Sur la ligne de front

14-18 en godasses, par les étudiants de l'Ecole de journalisme de Lille

Après avoir parcouru pendant quatre ans le pays Santerre, le spectacle musical « Le Soldat coquelicot » espère poser ses valises en Australie et en Allemagne à l’occasion du Centenaire 14-18.

Publié le 20 mars 2014 · Elise Lambert - Photos : Frédéric Orzekowska

La Première Guerre mondiale, ses tranchées, ses poilus tombés par milliers… Et si l’un d’entre eux se réveillait ? C’est l’histoire que raconte le spectacle musical Le Soldat coquelicot, créé par deux musiciens originaires de la Somme. Pour le centenaire 14-18,  la troupe espère se produire en Australie.

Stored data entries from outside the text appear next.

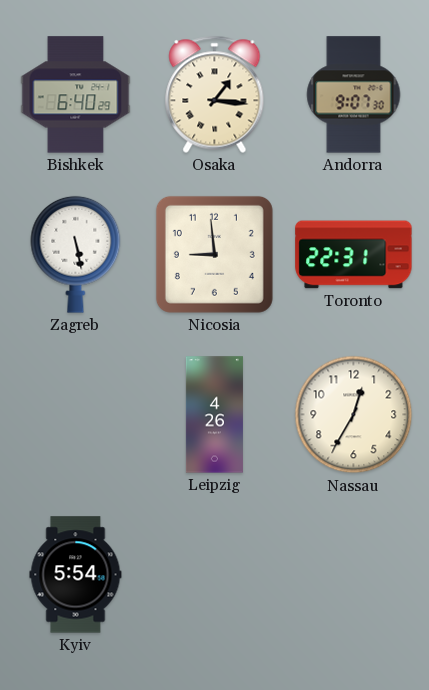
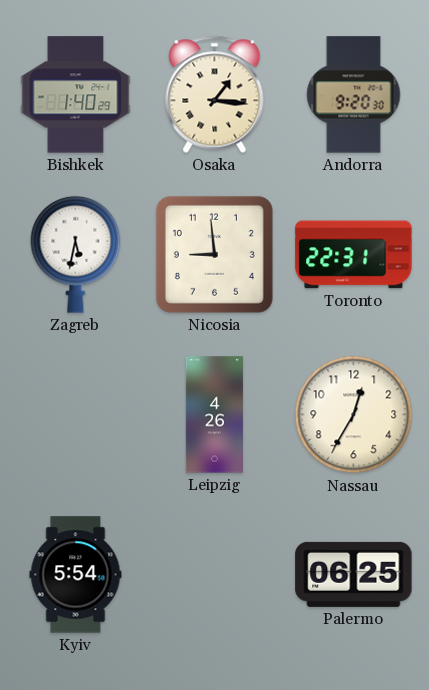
Bishkek: 6:40 -> 1:40
Andorra: 9:07 -> 9:20
Zagreb: 5:28 -> 5:32
Palermo: none -> 06:25
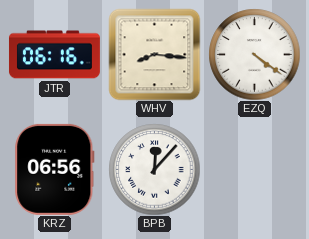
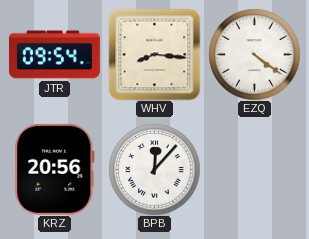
JTR: 06:16 -> 09:54
KRZ: 06:56 -> 20:56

Il est seul dans la pénombre de la scène. Vêtu d’un long manteau kaki, il porte un casque Adrian. Un coquelicot rouge de papier est accroché à son col. Des cloches sonnent et le vent souffle, le soldat coquelicot avance et récite lentement : « Je suis un souvenir d’autrefois, et je dors là, sous cette croix. »

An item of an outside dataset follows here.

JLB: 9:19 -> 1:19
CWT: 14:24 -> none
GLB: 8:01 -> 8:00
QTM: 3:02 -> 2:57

Le soldat coquelicot est un spectacle musical né il y a quatre ans sous l’impulsion de deux musiciens originaires de la Somme, Eric Bourdet, compositeur et Sébastien Godefroy, auteur. « On se promenait dans un cimetière militaire à Vermandovillers dans le pays Santerre. On a vu toutes ces tombes et on a eu envie d’écrire un spectacle qui raconterait l’histoire universelle d’un de ces soldats », raconte le compositeur.

Les deux artistes s’attellent à l’écriture du spectacle avec une ambition : rendre hommage à ces soldats tombés pendant la guerre 14-18 et entretenir leur mémoire pour ne jamais les oublier. Leur soldat, interprété par  Mouchine Mahbouli, parle de sa vie avant la guerre, de son départ sur le front, de l’horreur ds combats, de son amour resté au pays et de la paix. «  Au départ on ne savait pas où cela allait nous mener », témoigne Pierre Barbier, président de l’association du Soldat coquelicot (créée pour le spectacle), « On a fait appel aux trois harmonies de Péronne, Roye et Epehy et des chorales des mêmes villes. Cela réunit une centaine de choristes et 80 musiciens qui jouent uniquement des cuivres et des bois. »

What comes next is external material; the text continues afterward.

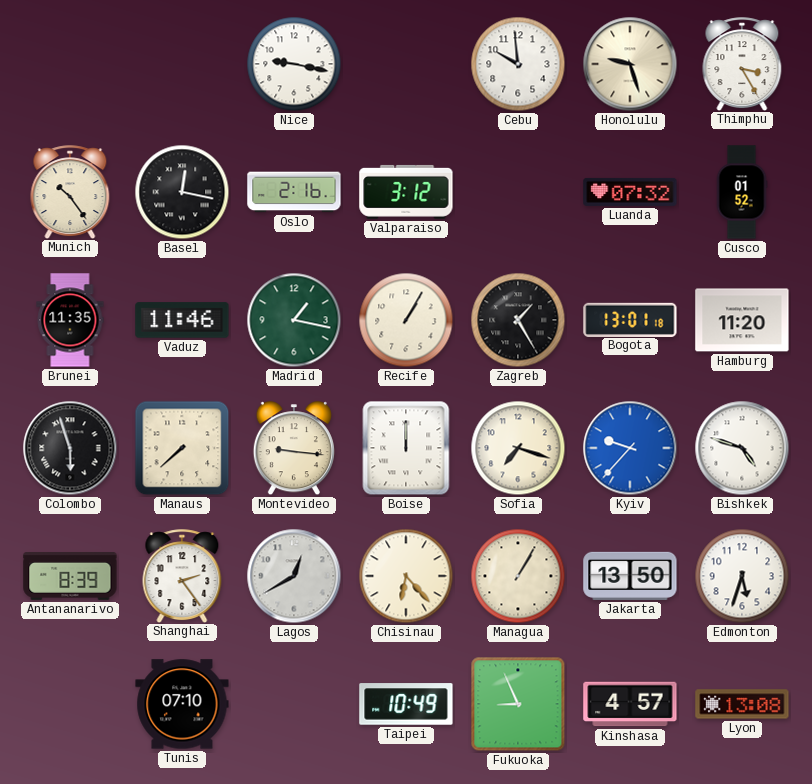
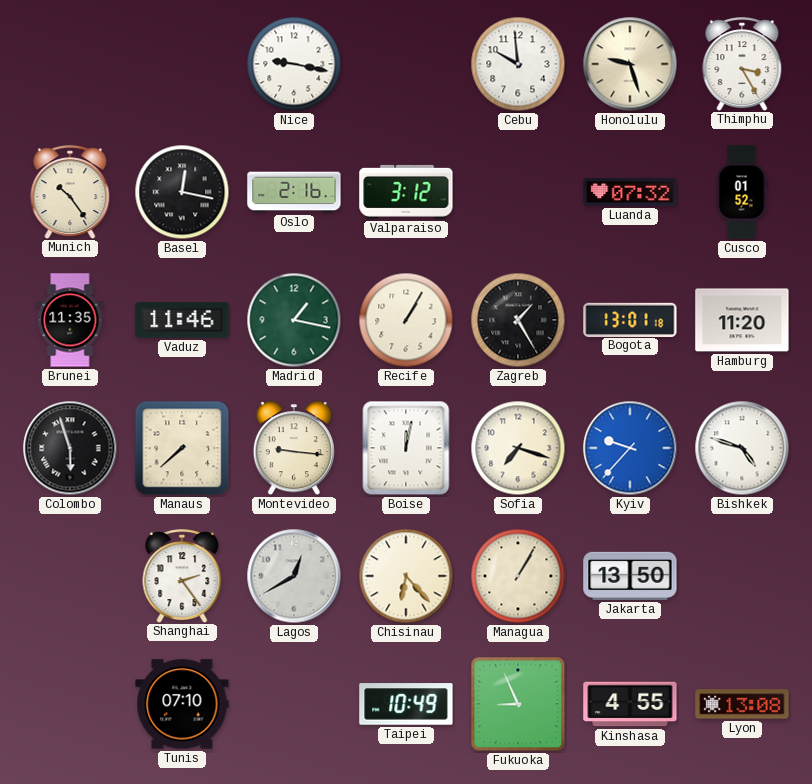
Boise: 12:00 -> 12:02
Antananarivo: 8:39 -> none
Edmonton: 5:33 -> none
Kinshasa: 4:57 -> 4:55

Dans un style poétique, sous le son des clarinettes et du saxophone, le soldat coquelicot raconte sa vie avant la guerre, puis son espoir universel de paix. Photo :Frédéric Orzekowska

Dans un style poétique, sous le son des clarinettes et du saxophone, le soldat coquelicot raconte sa vie avant la guerre, puis son espoir universel de paix.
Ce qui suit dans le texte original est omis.